Hélène Grimaud est née en 1969 à Aix-en-Provence. Enfant très agitée, elle commence à jouer du piano pour canaliser son trop-plein d’énergie. À 11 ans, elle entre au Conservatoire de Marseille avec pour maître Pierre Barbizet à qui elle rend hommage dans ses deux ouvrages. À 13 ans, elle est reçue première au Conservatoire Supérieure de Musique de Paris et enregistre 2 ans plus tard, son premier CD consacré à Rachmaninov.

Aujourd’hui, même si elle est une pianiste de renommée internationale qui joue avec les plus grands, une autre de ses passions, celle des loups, l’a fait connaître du grand public. En effet, sa complicité, ce rapport privilégié qu’elle entretient avec cet animal si souvent craint, étonne et fascine, au point qu’on ne peut parler de l’artiste sans y faire référence. Dans Variations sauvages, Hélène évoque sa rencontre, une nuit en Floride, avec un homme énigmatique accompagné d’une louve du nom d’Alawa. Hélène parle d’une « reconnaissance mutuelle », c’est le coup de foudre entre elle et la louve. Charmée par cet animal, elle décide de consacrer une partie de son temps à la sauvegarde de l’espèce. Pour ce faire, elle ouvre en 1998, le Wolf Conservation Center à South Salem, dans l’État de New York.

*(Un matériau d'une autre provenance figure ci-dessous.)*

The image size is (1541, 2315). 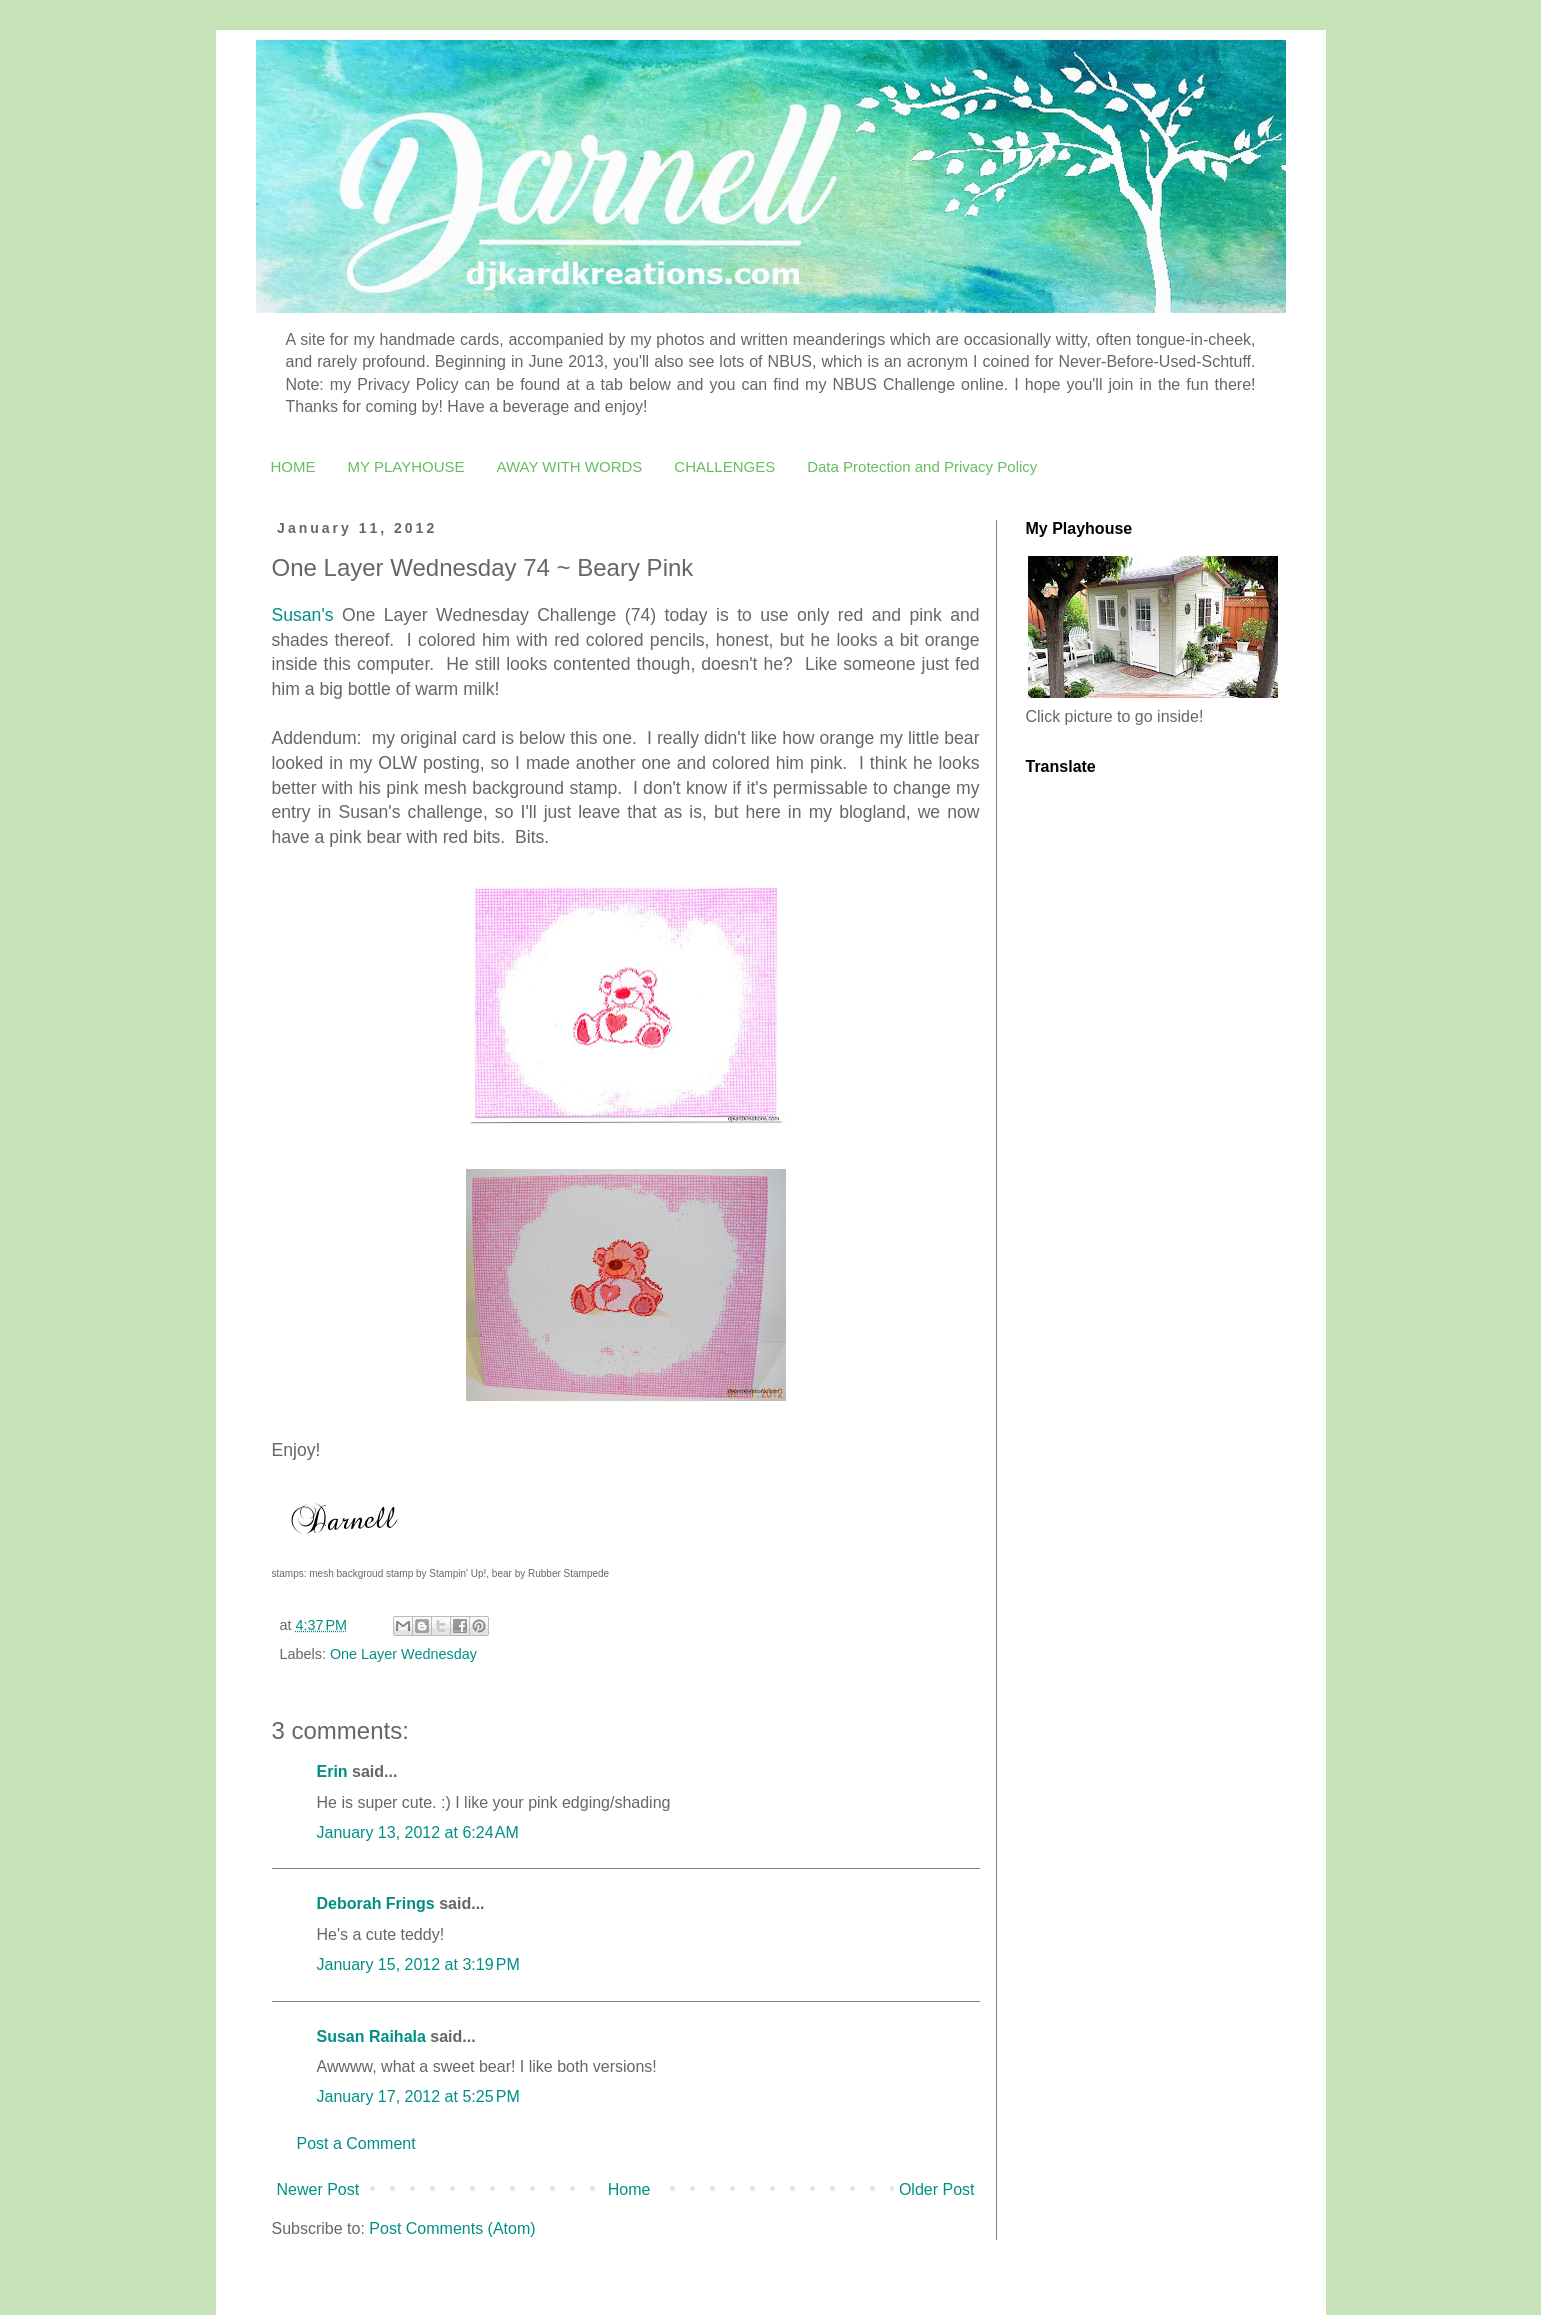 I want to click on January 15, 2012 at 3:19 PM, so click(x=418, y=1964).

Elle est l’auteur de deux ouvrages à la fois autobiographiques et romanesques : Variations sauvages en 2003, et Leçons particulières en 2005 paru chez Robert Laffont.
 


Résumé et point de vue
   
Dans Leçons particulières, le lecteur suit l’artiste dans un voyage propice à la réflexion. Hélène s’interroge sur les causes d’une tristesse qui l’habite depuis quelque temps, et cette fuite hors de son quotidien chargé, est l’occasion pour elle de se ressourcer et de se retrouver. Le point de départ de son escapade est New York, puis on parcourt avec elle Venise, Assise, Côme, et enfin Hambourg, lieux imprégnés des musiciens qu’elle admire.

Hélène décrit les paysages d’une plume enthousiaste et passionnée. Au gré des rencontres et des lieux rejaillissent des souvenirs, on découvre l’artiste dans ses introspections et on partage ses considérations sur la peinture, la musique, la littérature, et la mythologie auxquelles elle fait référence.

Pour Hélène il existe des « liens secrets entre les êtres et le monde ». Et difficile de croire au hasard, tant son voyage est ponctué de rencontres énigmatiques et saisissantes. Ces dernières viennent toutes éclairer l’artiste sur sa façon d’appréhender la musique, la liberté, l’amour, ou encore le bonheur.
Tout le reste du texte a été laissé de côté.